In Hamburg laufen derzeit die Vorbereitungen für Fahrverbote in zwei Straßen­abschnitten im Stadtteil Altona-Nord. Seit Dienstag wurden insgesamt 55 Umleitungs- und 49 Verbots­schilder an den betroffenen Abschnitten angebracht. Der genaue Termin für die Verbote ist aber unklar. Die Urteils­begründung aus Leipzig ist wichtig für die Hamburger Behörden, um die rechtlichen Vorgaben des Gerichts konkret umsetzen zu können.

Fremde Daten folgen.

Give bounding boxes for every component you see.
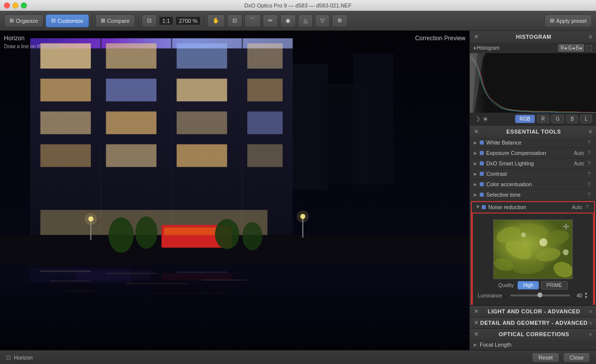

Die Deutsche Umwelthilfe (DUH) als Klägerin in den Verfahren vor dem Bundes­verwaltungs­gericht forderte die zuständigen Behörden auf, Diesel-Fahrverbote „unverzüglich“ in Luft­reinhalte­pläne aufzunehmen und vorzubereiten. Das schrift­liche Urteil verdeutliche, dass Gesundheits­schutz Vorrang habe. „Dieses Urteil ist ein Debakel für die amtierende Bundes­regierung, die sich einseitig für die Profit­interessen der Auto­konzerne einsetzt und 10 Millionen Besitzer von Betrugs-Diesel-Pkw alleine lässt“, sagte DUH-Geschäfts­führer Jürgen Resch.

EU setzt Deutschland unter Druck

In vielen deutschen Städten werden Schadstoff-Grenzwerte nicht eingehalten - 2017 waren es 66 Kommunen. Dabei geht es um den Ausstoß von gesundheits­schädlichen Stickoxiden. Diesel-Fahrzeuge gelten als ein Haupt­verursacher. Deutschland kommt wegen zu schmutziger Luft durch Diesel-Abgase zunehmend unter Druck. Die EU-Kommission hatte angekündigt, Deutschland vor dem Europäischen Gerichtshof zu verklagen, damit Grenzwerte eingehalten werden. In der großen Koalition dringt die SPD nun verstärkt auf technische Nach­rüstungen älterer Diesel.

Der Autobauer Porsche muss wegen einer illegalen Abschalt­einrichtung rund 60.000 Diesel-Fahrzeuge der Modelle Macan und Cayenne zurückrufen. Das habe das Kraftfahrt-Bundesamt (KBA) angeordnet, bestätigte das Bundes­verkehrs­ministerium. Das Image des Diesels ist wegen solcher illegaler Abschalt­einrichtungen schwer belastet. Die Neu­zulassungen sind seit Monaten auf Talfahrt. Der VW-Abgas­skandal kam im Herbst 2015 ans Licht.